The Apple Festival also had a mascot called Donny Applebrook, created in 1997. Donny was a giant green apple who promoted the festival.

===Apple Fun Park playground===
The centre of town is home to the Apple Fun Park outdoor playground, which opened in Easter 2008 in time for the Donnybrook Apple Festival that year. The expansive fruit-themed park contains children's play equipment (including an 8 m tower, swing sets, trampolines, multiple slides and a flying fox), an adult exercise area, as well as a shaded picnic area with public barbecues. At the time of its construction it was the largest free-entry playground in Australia, and it attracts up to 50,000 visitors each year. The playground helped inject over into the local economy over the first 13 years of its existence, and its success has inspired the construction of similar playgrounds in the region.

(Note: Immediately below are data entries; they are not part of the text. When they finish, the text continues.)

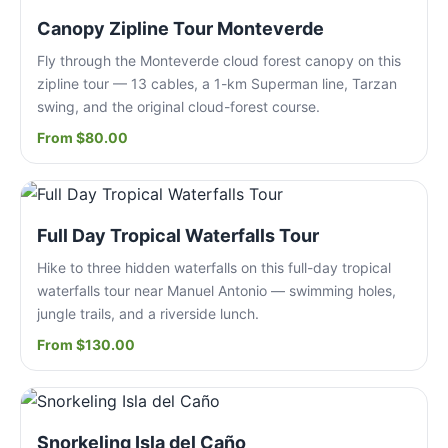
Canopy Zipline Tour Monteverde
Fly through the Monteverde cloud forest canopy on this
zipline tour — 13 cables, a 1-km Superman line, Tarzan
swing, and the original cloud-forest course.
From $80.00
Full Day Tropical Waterfalls Tour
Hike to three hidden waterfalls on this full-day tropical
waterfalls tour near Manuel Antonio — swimming holes,
jungle trails, and a riverside lunch.
From $130.00
Snorkeling Isla del Caño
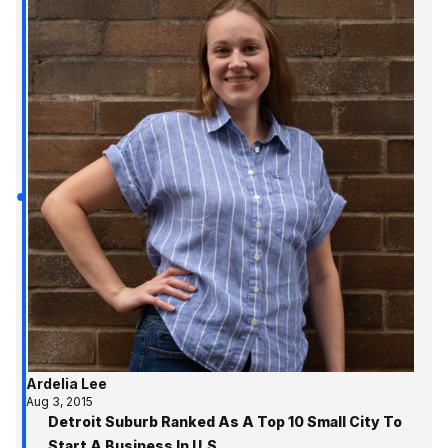
Ardelia Lee
Aug 3, 2015
Detroit Suburb Ranked As A Top 10 Small City To
Start A Business In U.S.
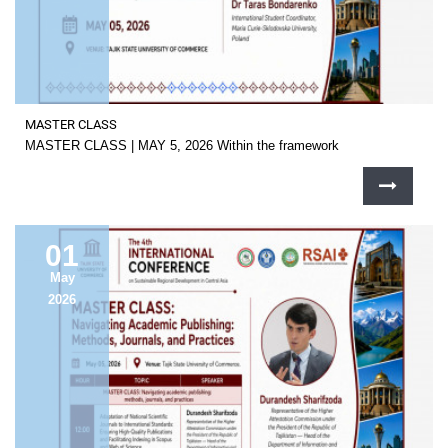
MASTER CLASS
MASTER CLASS | MAY 5, 2026 Within the framework
01
May
2026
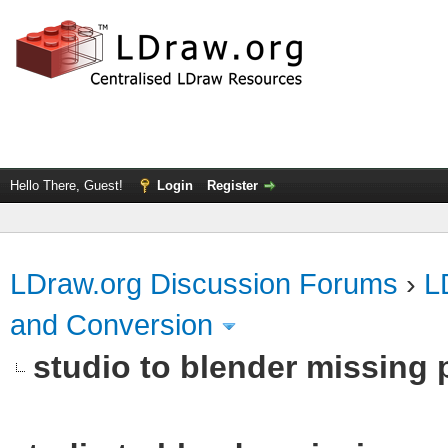
Hello There, Guest!
Login
Register
LDraw.org Discussion Forums
›
L
and Conversion
studio to blender missing pa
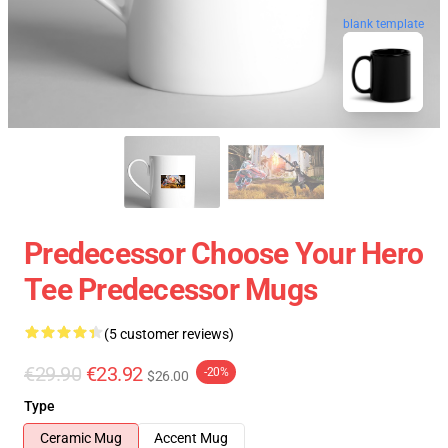
blank template
Predecessor Choose Your Hero
Tee Predecessor Mugs
(5 customer reviews)
€29.90
€23.92
-20%
$26.00
Type
Ceramic Mug
Accent Mug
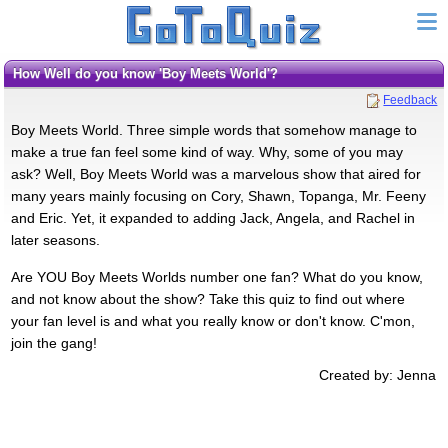
How Well do you know 'Boy Meets World'?
Feedback
Boy Meets World. Three simple words that somehow manage to
make a true fan feel some kind of way. Why, some of you may
ask? Well, Boy Meets World was a marvelous show that aired for
many years mainly focusing on Cory, Shawn, Topanga, Mr. Feeny
and Eric. Yet, it expanded to adding Jack, Angela, and Rachel in
later seasons.
Are YOU Boy Meets Worlds number one fan? What do you know,
and not know about the show? Take this quiz to find out where
your fan level is and what you really know or don't know. C'mon,
join the gang!
Created by: Jenna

In April 2021 the playground was temporarily closed for revitalisation works with much of the play equipment demolished as it had reached the end of its design life. The playground reopened in October 2021 with a larger, updated design, new lighting and expanded shading and greenspaces, and new play equipment and activities (though some original play equipment was also retained).

===English oak===
Donnybrook is home to Australia's largest known English oak. The tree, believed to originate from 1893 is a landmark within the town. There is a time capsule under this tree.

== Railway ==

The Donnybrook–Katanning railway was a railway line that connected the communities of Donnybrook to Mumballup, Noggerup, Boyup Brook, Kojonup and Katanning.